- _TASK INSTRUCTIONS_
Each line in the entries below that holds the word "Poco" belongs in the answer.

........

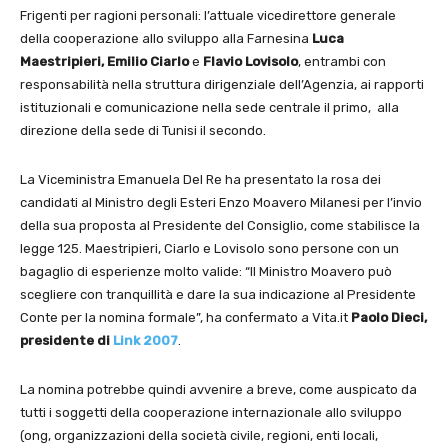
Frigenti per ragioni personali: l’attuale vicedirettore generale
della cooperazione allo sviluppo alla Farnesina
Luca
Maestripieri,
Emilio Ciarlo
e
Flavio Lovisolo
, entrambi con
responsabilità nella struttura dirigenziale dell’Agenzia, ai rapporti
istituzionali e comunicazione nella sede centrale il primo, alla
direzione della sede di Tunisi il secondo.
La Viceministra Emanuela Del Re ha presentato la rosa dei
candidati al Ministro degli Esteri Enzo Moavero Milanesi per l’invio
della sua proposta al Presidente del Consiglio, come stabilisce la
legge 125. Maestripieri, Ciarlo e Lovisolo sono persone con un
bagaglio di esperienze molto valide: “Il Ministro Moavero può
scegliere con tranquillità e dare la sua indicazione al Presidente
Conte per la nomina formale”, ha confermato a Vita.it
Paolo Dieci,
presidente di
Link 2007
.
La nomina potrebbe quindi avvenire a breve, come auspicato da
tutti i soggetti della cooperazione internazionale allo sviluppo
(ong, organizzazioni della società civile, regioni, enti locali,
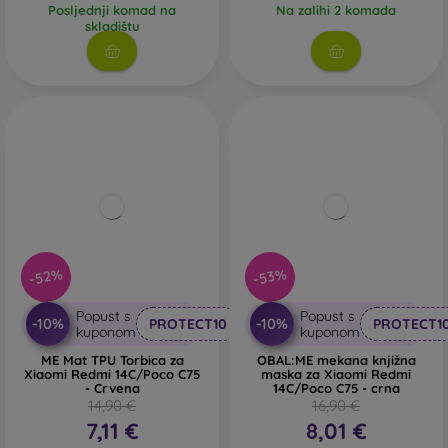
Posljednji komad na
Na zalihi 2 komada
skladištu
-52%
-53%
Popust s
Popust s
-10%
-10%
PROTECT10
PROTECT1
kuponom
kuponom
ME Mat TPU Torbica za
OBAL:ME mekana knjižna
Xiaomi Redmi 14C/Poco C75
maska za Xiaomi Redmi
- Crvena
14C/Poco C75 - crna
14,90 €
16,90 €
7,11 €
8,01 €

........

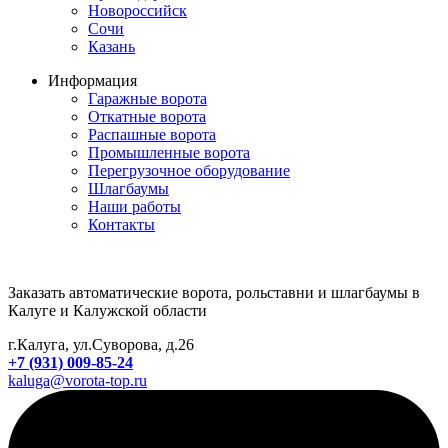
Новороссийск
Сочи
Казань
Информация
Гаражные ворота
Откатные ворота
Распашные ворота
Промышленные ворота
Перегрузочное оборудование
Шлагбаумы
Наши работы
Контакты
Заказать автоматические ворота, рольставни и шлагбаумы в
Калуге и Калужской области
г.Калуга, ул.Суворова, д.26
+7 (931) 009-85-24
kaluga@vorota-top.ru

........

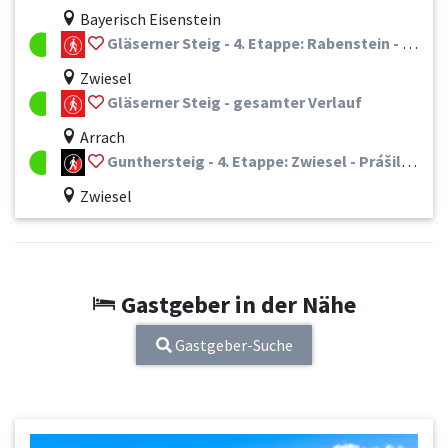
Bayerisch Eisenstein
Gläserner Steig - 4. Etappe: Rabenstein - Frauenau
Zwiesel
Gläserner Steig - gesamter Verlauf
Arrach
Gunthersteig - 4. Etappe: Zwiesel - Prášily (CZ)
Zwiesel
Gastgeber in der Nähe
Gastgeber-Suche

........

- _FINISHED EXERCISE_
Xiaomi Redmi 14C/Poco C75
14C/Poco C75 - crna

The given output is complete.